This week we have been learning about operating systems and how to create daemons to run on them. We have read lot of articles and found how to create a robust daemon to run on linux. We have created this as a superclass that each of the daemons we create will subclass this to give the daemon operation. All each subclass will have to do is overload the run method to work. They will also need a command method to be started, restarted and stopped by the main module. We decided on having many daemons running on the system rather than a big script in a loop for many reasons. One of the biggest was the ease at which modules could be turned on and off. It also allows for some modules to not start or break and the system not care about what the other modules are doing.
With the new daemon class we have tested it with the metric exporter class. This means that our metric exporter class just looks at logs that all other modules write their metrics to and send them to a graphite instance running. It sends them as udp packets across the network for fast and lightweight (network wise) metrics. This method seems to be working really well because we don’t care massively if we miss some metrics because the metric resolution we need is not high.

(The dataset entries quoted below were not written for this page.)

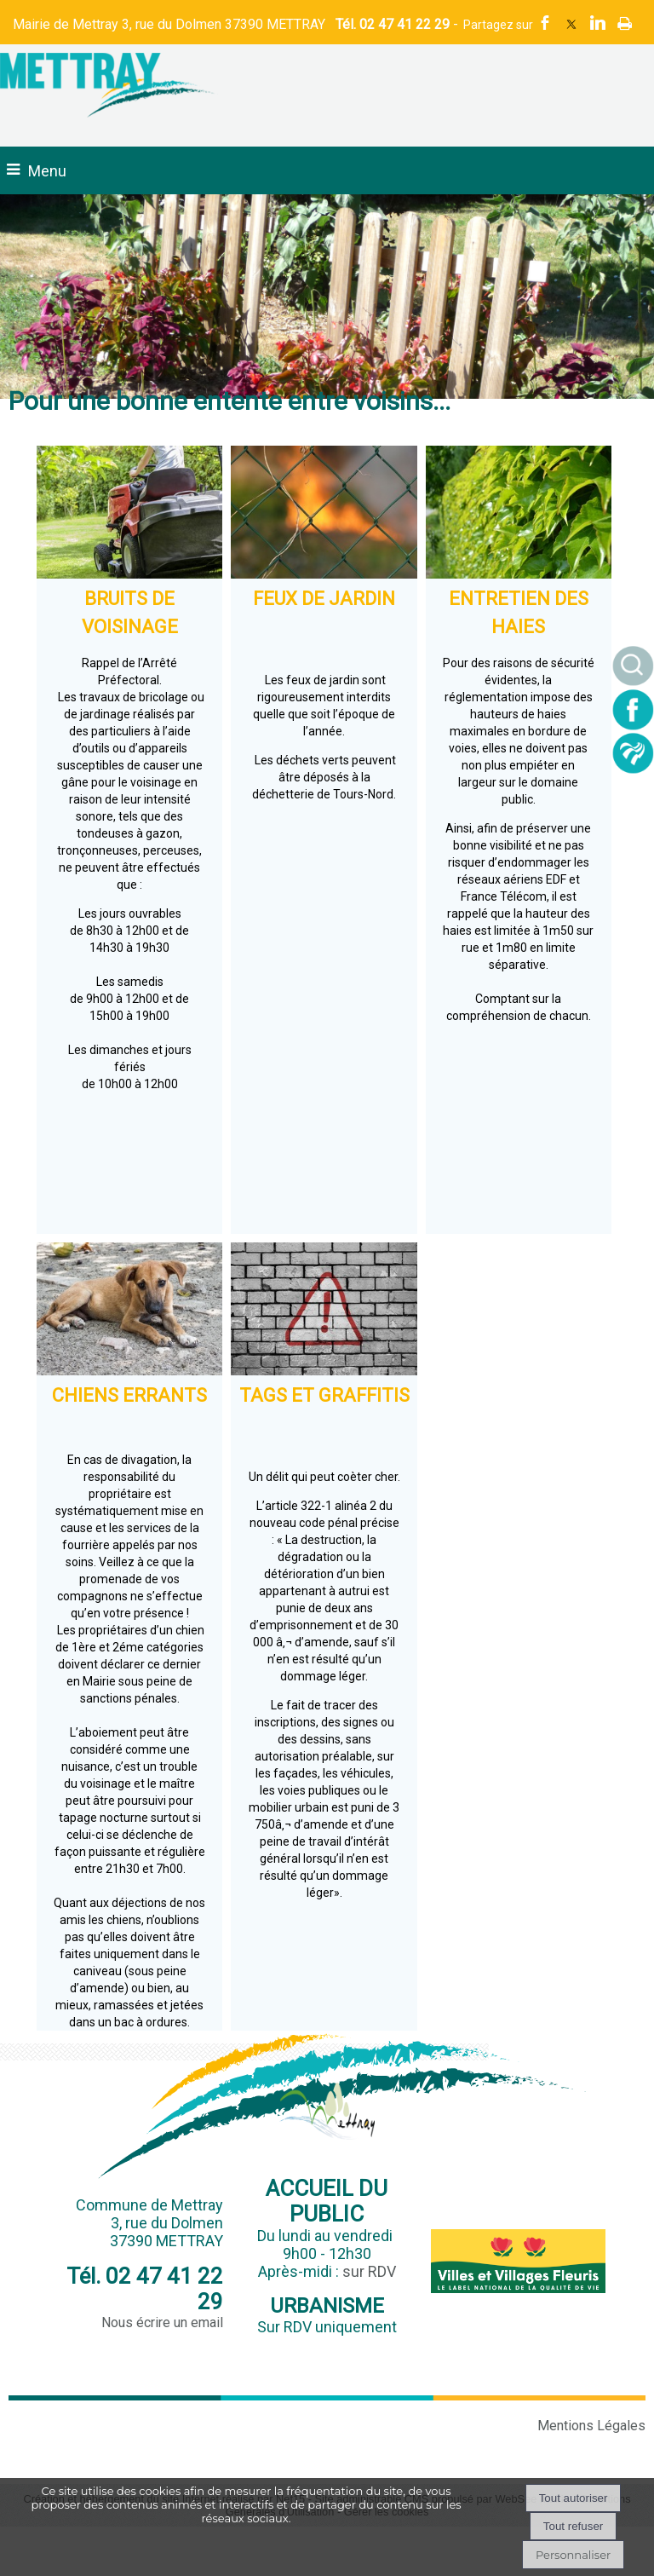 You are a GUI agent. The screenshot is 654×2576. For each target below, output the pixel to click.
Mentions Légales (591, 2426)
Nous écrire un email (162, 2322)
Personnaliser (573, 2555)
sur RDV (369, 2271)
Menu (47, 171) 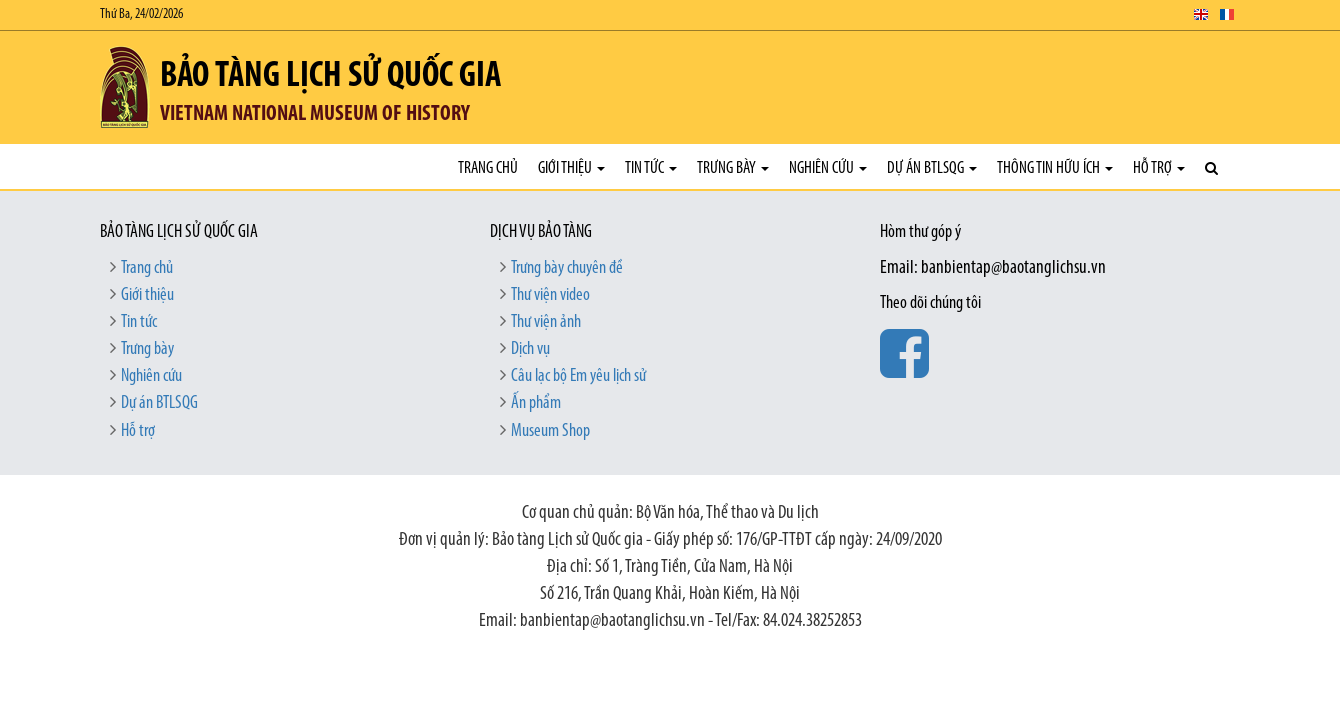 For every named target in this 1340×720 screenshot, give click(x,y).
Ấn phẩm (536, 403)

Now that we have graphite and grafana installed on our main server, we have our metric exporter daemon, and we have a test script to generate metrics, we pretty much have our base flow down. We can see at every step where the test metric is generated, all the way until it is graphed by grafana. This is giving us great inspiration for our project to have this base flow so early on. We have a long way to go but seeing testing pass like this makes the project really seem possible. A lot of our experimental scripts are too ad-hoc and held together with glue code to be used for testing the metrics at this time so what is flying across the network is hardly of any use but the framework is their to be built upon and we hope after the exams to get a good burst at creating plugins for the script to export real metrics.